▶ PROBLEM TO SOLVE
A verbatim printing of the entries that follow is needed; pictures must not appear in it.

Segment Start: PROVIDED INFORMATION

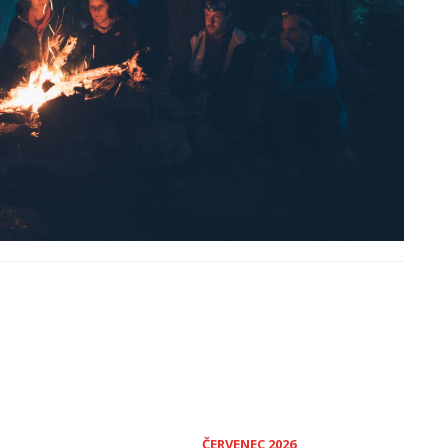
ČERVENEC 2026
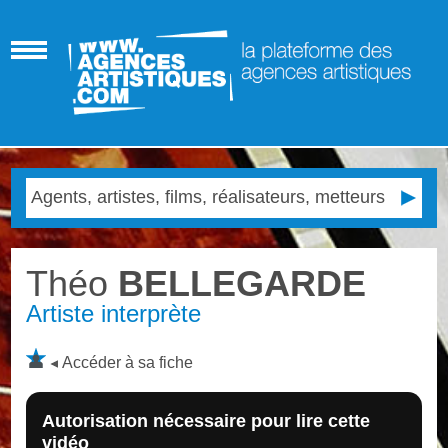
Théo
BELLEGARDE
Artiste interprète
Accéder à sa fiche
Autorisation nécessaire pour lire cette
vidéo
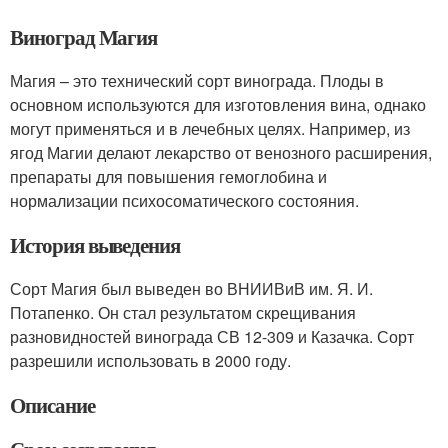
Виноград Магия
Магия – это технический сорт винограда. Плоды в
основном используются для изготовления вина, однако
могут применяться и в лечебных целях. Например, из
ягод Магии делают лекарство от венозного расширения,
препараты для повышения гемоглобина и
нормализации психосоматического состояния.
История выведения
Сорт Магия был выведен во ВНИИВиВ им. Я. И.
Потапенко. Он стал результатом скрещивания
разновидностей винограда СВ 12-309 и Казачка. Сорт
разрешили использовать в 2000 году.
Описание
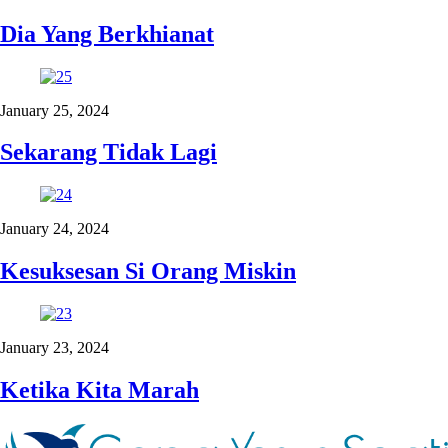
Dia Yang Berkhianat
January 25, 2024
Sekarang Tidak Lagi
January 24, 2024
Kesuksesan Si Orang Miskin
January 23, 2024
Ketika Kita Marah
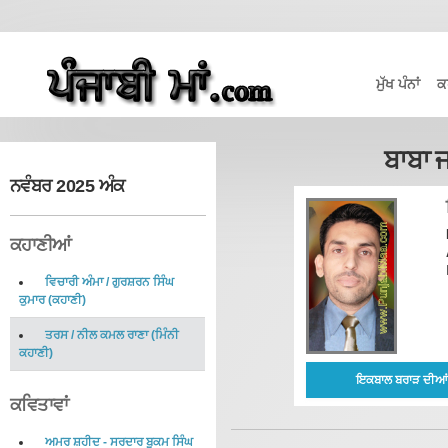
ਮੁੱਖ ਪੰਨਾਂ
ਕ
ਬਾਬਾ ਜ
ਨਵੰਬਰ 2025 ਅੰਕ
ਕਹਾਣੀਆਂ
ਵਿਚਾਰੀ ਅੰਮਾ
/
ਗੁਰਸ਼ਰਨ ਸਿੰਘ
ਕੁਮਾਰ
(
ਕਹਾਣੀ
)
ਤਰਸ
/
ਨੀਲ ਕਮਲ ਰਾਣਾ
(
ਮਿੰਨੀ
ਕਹਾਣੀ
)
ਇਕਬਾਲ ਬਰਾੜ ਦੀਆਂ 
ਕਵਿਤਾਵਾਂ
ਅਮਰ ਸ਼ਹੀਦ - ਸਰਦਾਰ ਬੂਕਮ ਸਿੰਘ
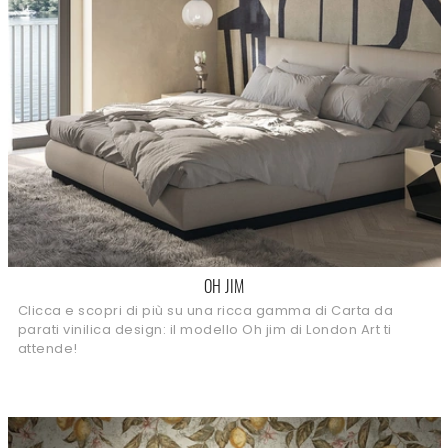
OH JIM
Clicca e scopri di più su una ricca gamma di Carta da
parati vinilica design: il modello Oh jim di London Art ti
attende!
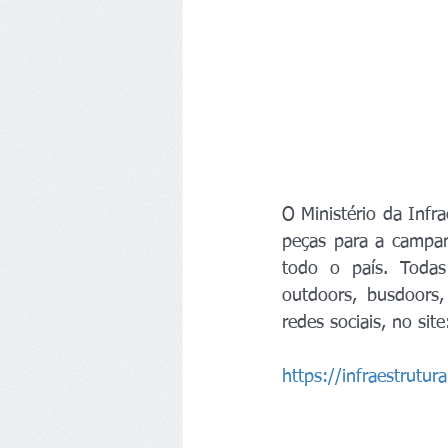
O Ministério da Infr
peças para a campan
todo o país. Todas
outdoors, busdoors,
redes sociais, no site
https://infraestrutu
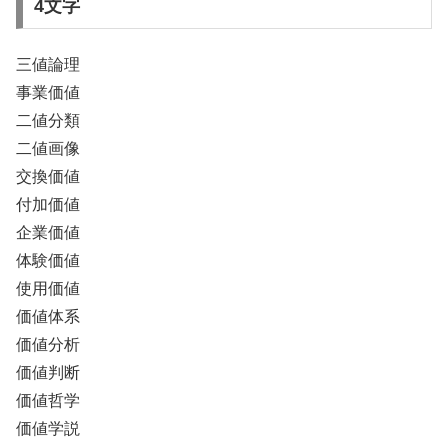
4文字
三値論理
事業価値
二値分類
二値画像
交換価値
付加価値
企業価値
体験価値
使用価値
価値体系
価値分析
価値判断
価値哲学
価値学説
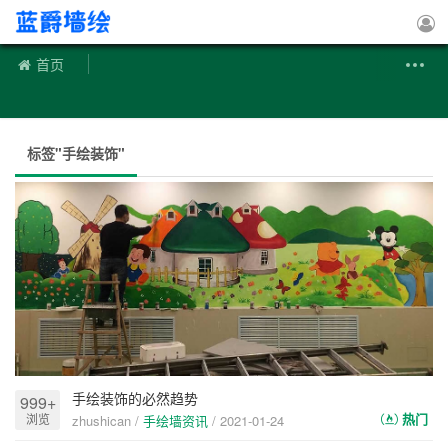
手绘墙
首页
标签"手绘装饰"
手绘装饰的必然趋势
999+
热门
浏览
zhushican /
手绘墙资讯
/
2021-01-24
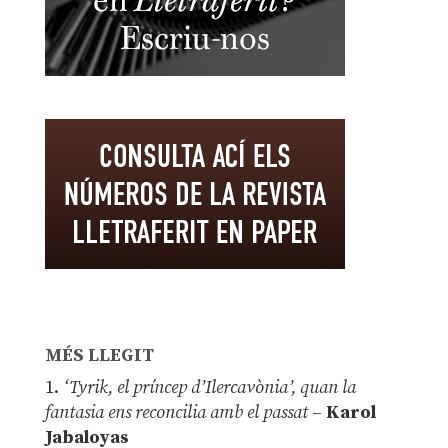
MÉS LLEGIT
1.
‘Tyrik, el príncep d’Ilercavònia’, quan la
fantasia ens reconcilia amb el passat
–
Karol
Jabaloyas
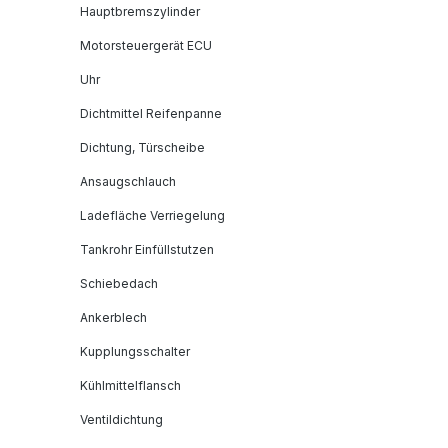
Hauptbremszylinder
Motorsteuergerät ECU
Uhr
Dichtmittel Reifenpanne
Dichtung, Türscheibe
Ansaugschlauch
Ladefläche Verriegelung
Tankrohr Einfüllstutzen
Schiebedach
Ankerblech
Kupplungsschalter
Kühlmittelflansch
Ventildichtung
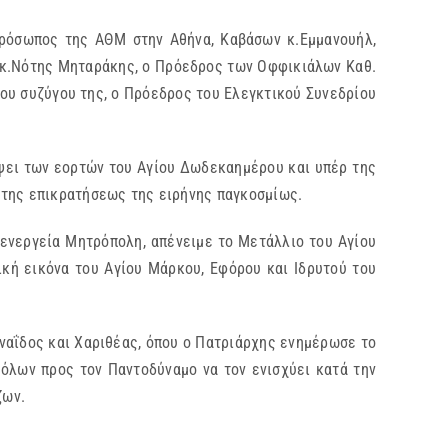
πρόσωπος της ΑΘΜ στην Αθήνα, Καβάσων κ.Εμμανουήλ,
 κ.Νότης Μηταράκης, ο Πρόεδρος των Οφφικιάλων Καθ.
ου συζύγου της, ο Πρόεδρος του Ελεγκτικού Συνεδρίου
ψει των εορτών του Αγίου Δωδεκαημέρου και υπέρ της
 της επικρατήσεως της ειρήνης παγκοσμίως.
ενεργεία Μητρόπολη, απένειμε το Μετάλλιο του Αγίου
κή εικόνα του Αγίου Μάρκου, Εφόρου και Ιδρυτού του
ναΐδος και Χαριθέας, όπου ο Πατριάρχης ενημέρωσε το
 όλων προς τον Παντοδύναμο να τον ενισχύει κατά την
ζων.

Segment End: PROVIDED INFORMATION

▶ ANSWER TO THE EXERCISE
ČERVENEC 2026
Théo
BELLEGARDE
Artiste interprète
Accéder à sa fiche
Autorisation nécessaire pour lire cette
vidéo
Виноград Магия
Магия – это технический сорт винограда. Плоды в
основном используются для изготовления вина, однако
могут применяться и в лечебных целях. Например, из
ягод Магии делают лекарство от венозного расширения,
препараты для повышения гемоглобина и
нормализации психосоматического состояния.
История выведения
Сорт Магия был выведен во ВНИИВиВ им. Я. И.
Потапенко. Он стал результатом скрещивания
разновидностей винограда СВ 12-309 и Казачка. Сорт
разрешили использовать в 2000 году.
Описание
Dia Yang Berkhianat
January 25, 2024
Sekarang Tidak Lagi
January 24, 2024
Kesuksesan Si Orang Miskin
January 23, 2024
Ketika Kita Marah
ਮੁੱਖ ਪੰਨਾਂ
ਕ
ਬਾਬਾ ਜ
ਨਵੰਬਰ 2025 ਅੰਕ
ਕਹਾਣੀਆਂ
ਵਿਚਾਰੀ ਅੰਮਾ
/
ਗੁਰਸ਼ਰਨ ਸਿੰਘ
ਕੁਮਾਰ
(
ਕਹਾਣੀ
)
ਤਰਸ
/
ਨੀਲ ਕਮਲ ਰਾਣਾ
(
ਮਿੰਨੀ
ਕਹਾਣੀ
)
ਇਕਬਾਲ ਬਰਾੜ ਦੀਆਂ 
ਕਵਿਤਾਵਾਂ
ਅਮਰ ਸ਼ਹੀਦ - ਸਰਦਾਰ ਬੂਕਮ ਸਿੰਘ
OH JIM
Clicca e scopri di più su una ricca gamma di Carta da
parati vinilica design: il modello Oh jim di London Art ti
attende!
O Ministério da Infr
peças para a campan
todo o país. Todas
outdoors, busdoors,
redes sociais, no site
https://infraestrutu
4文字
三値論理
事業価値
二値分類
二値画像
交換価値
付加価値
企業価値
体験価値
使用価値
価値体系
価値分析
価値判断
価値哲学
価値学説
手绘墙
首页
标签"手绘装饰"
手绘装饰的必然趋势
999+
热门
浏览
zhushican /
手绘墙资讯
/
2021-01-24
MÉS LLEGIT
1.
‘Tyrik, el príncep d’Ilercavònia’, quan la
fantasia ens reconcilia amb el passat
–
Karol
Jabaloyas
Hauptbremszylinder
Motorsteuergerät ECU
Uhr
Dichtmittel Reifenpanne
Dichtung, Türscheibe
Ansaugschlauch
Ladefläche Verriegelung
Tankrohr Einfüllstutzen
Schiebedach
Ankerblech
Kupplungsschalter
Kühlmittelflansch
Ventildichtung
πρόσωπος της ΑΘΜ στην Αθήνα, Καβάσων κ.Εμμανουήλ,
 κ.Νότης Μηταράκης, ο Πρόεδρος των Οφφικιάλων Καθ.
ου συζύγου της, ο Πρόεδρος του Ελεγκτικού Συνεδρίου
ψει των εορτών του Αγίου Δωδεκαημέρου και υπέρ της
 της επικρατήσεως της ειρήνης παγκοσμίως.
ενεργεία Μητρόπολη, απένειμε το Μετάλλιο του Αγίου
κή εικόνα του Αγίου Μάρκου, Εφόρου και Ιδρυτού του
ναΐδος και Χαριθέας, όπου ο Πατριάρχης ενημέρωσε το
 όλων προς τον Παντοδύναμο να τον ενισχύει κατά την
ζων.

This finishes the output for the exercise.